Percentage of recorded music revenue from downloads, streaming, and physical products.  “Streaming” includes subscription downloads.  Source: RIAA.

This chart suggests that physical music products may bottom out around 20% of total industry revenue.  We’ll know more next month when the RIAA releases its revenue figures for the second half of 2016.

 

 

3 comments

  1. […] Source: The Myth of DRM-Free Music, Revisited | Copyright and Technology […]

  2. Nice work Bill. I should add, ALL of the streaming music services use DRM esp the ones with downloads 🙂

  3. Actually that is not quite true. I just checked it carefully.

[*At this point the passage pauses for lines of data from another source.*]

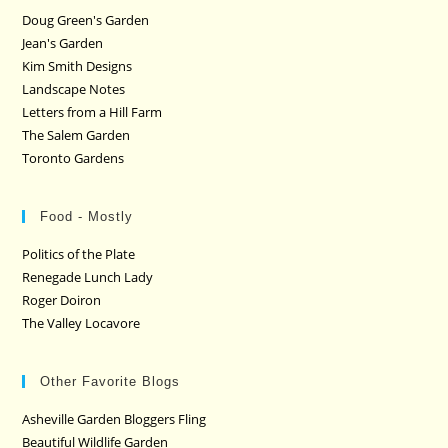
Doug Green's Garden
Jean's Garden
Kim Smith Designs
Landscape Notes
Letters from a Hill Farm
The Salem Garden
Toronto Gardens
Food - Mostly
Politics of the Plate
Renegade Lunch Lady
Roger Doiron
The Valley Locavore
Other Favorite Blogs
Asheville Garden Bloggers Fling
Beautiful Wildlife Garden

    First, “Streaming” covers a lot of territory. Interactive streaming (Spotify, Apple Music, Google Play, Rhapsody, Deezer, Tidal) – yes, definitely all encrypted. Satellite radio (Sirius XM), yes, also encrypted. And business establishment services like Muzak and DMX probably also encrypt because they are also paid subscription services. But so-called noninteractive streaming varies. It’s possible that pure-play Internet radio services such as Pandora encrypt their signals; I don’t know for sure, and they ain’t tellin’. On the other hand, AM/FM simulcast signals generally don’t encrypt; anyone can use a standard stream recorder and capture those signals. These signals are available through individual station apps and through aggregators such as TuneIn and the NPR app.

    Then there’s the problem of assigning recorded music revenue to each of those types. Interactive streaming services get broken out by the RIAA numbers pretty cleanly. Digital radio services with statutory licenses that pay royalties through SoundExchange are the problem. SoundExchange does not break out its royalty collections by type of service. It’s not possible to tell how much of SoundExchange’s revenue comes from pure-play webcasting (Pandora and its ilk), because Internet radio (noninteractive webcasting) royalties are calculated on a per-stream basis and not as a percentage of revenue, and that data’s not available. It’s not possible to tell how much of SoundExchange’s revenue comes from business establishment services because the largest one, Mood Media (owner of Muzak and DMX), offers various other non-royaltable services and doesn’t break out its revenue.

    The only one we can tell with any accuracy is satellite radio, which we know is encrypted and which actually brings in more than half of SoundExchange’s revenues, so it’s a decent lower bound. We can tell how much Sirius XM satellite radio pays to SoundExchange by taking advantage of the fact that it’s the only satellite radio (SDARS) service and using publicly available data on its revenues and its statutory digital performance royalty rates. From there we can calculate the percentage of SoundExchange revenue that comes from satellite radio. So I’m using that as a lower bound for the percentage of revenue to assign to the “Encrypted” category; the true number is somewhat higher.

    In other words, it’s possible that the true crossover point was up to a year earlier than 2016, but still recent.

    The other problem with these figures in general is that they only count recorded music revenues. They don’t count revenues from music publishing (performance and mechanical royalties collected by the likes of ASCAP, BMI, Harry Fox, and major music publishers). Total U.S. music publishing revenue is about 30% of recorded music revenue, though a) that’s rising slightly each year, b) the royalty rates are completely different from those of recorded music, like apples and oranges, and c) the music publishing industry (represented by the NMPA) doesn’t break out revenues the way the RIAA does for recorded music — all of which makes it impossible to calculate for these purposes.